Golden then filed this suit alleging that IHA’s actions violated the ADA and the Rehabilitation Act. She argued that federal law required IHA to accommodate her disability by providing her an additional six months of unpaid medical leave. She also argued that her termination was a per se violation of the Rehabilitation Act. The parties filed cross-motions for summary judgment, and the district court granted it to IHA and dismissed the case. Golden timely appealed.
II. Discussion
The Rehabilitation Act says that “[n]o otherwise qualified individual with a disability ... shall, solely by reason of her or his disability ... be subjected to discrimination under any program or activity receiving Federal financial assistance.... ” 29 U.S.C. § 794(a). The legal standards under the Rehabilitation Act and the ADA are identical. Id. § 794(d). So to prevail on a claim under either statute, Golden must be an “otherwise qualified individual,” or someone “who, with or without reasonable accommodation, can perform the essential functions of the employment position that [she] holds or desires.” 42 U.S.C. § 12111(8). This is true for both the failure-to-aeeommodate and the per se claims. Kotwica v. Rose Packing Co., 637 F.3d 744, 747-48 (7th Cir. 2011) (failure to accommodate); Steffen v. Donahoe, 680 F.3d 738, 748 (7th Cir. 2012) (per se).

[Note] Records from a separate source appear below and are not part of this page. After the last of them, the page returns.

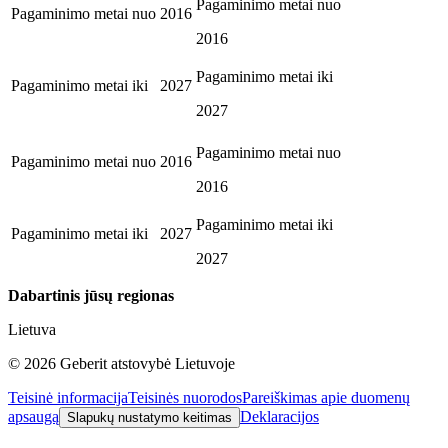
Pagaminimo metai nuo
Pagaminimo metai nuo
2016
2016
Pagaminimo metai iki
Pagaminimo metai iki
2027
2027
Pagaminimo metai nuo
Pagaminimo metai nuo
2016
2016
Pagaminimo metai iki
Pagaminimo metai iki
2027
2027
Dabartinis jūsų regionas
Lietuva
©
2026
Geberit atstovybė Lietuvoje
Teisinė informacija
Teisinės nuorodos
Pareiškimas apie duomenų
apsaugą
Deklaracijos
Slapukų nustatymo keitimas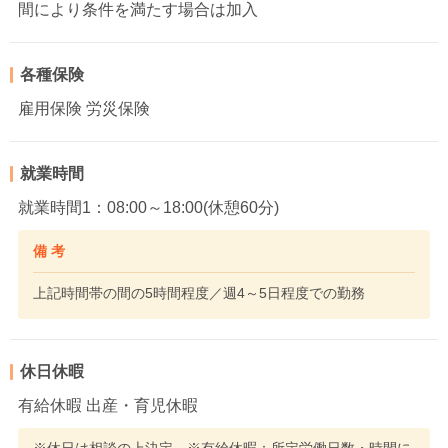
間により条件を満たす場合は加入
各種保険
雇用保険 労災保険
就業時間
就業時間1：08:00～18:00(休憩60分)
備 考
上記時間帯の間の5時間程度／週4～5日程度での勤務
休日休暇
有給休暇 出産・育児休暇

The “qualified individual” requirement is fatal to Golden’s case. We recently reaffirmed that “[a]n employee who needs long-term medical leave cannot work and thus is not a ‘qualified individual’ under the ADA.” Severson v. Heartland Woodcraft, Inc., 872 F.3d 476, 478-79 (7th Cir. 2017) (citing Byrne v. Avon Prods., Inc., 328 F.3d 379, 381 (7th Cir. 2003)). We expressly declined to overrule Byrne and concluded that “A multimonth leave of absence is beyond the scope of a reasonable accommodation under the ADA.” Id. Sev-erson requires us to hold that a request for six months of medical leave in addition to the twelve weeks required by the FMLA removes an employee from the protected class under the ADA and the Rehabilitation Act. In short, because Golden is not a qualified individual, the district court correctly granted summary judgment to IHA.
III. Conclusion
While we sympathize with Golden’s plight, clear circuit precedent controls this case. Under Severson and Byrne, an employee who requires a multi-month period of medical leave is not a qualified individual under the ADA or the Rehabilitation Act. Therefore, the judgment of the district court is AFFIRMED.
. The policy also requires that employees give two weeks’ notice before requesting such leave.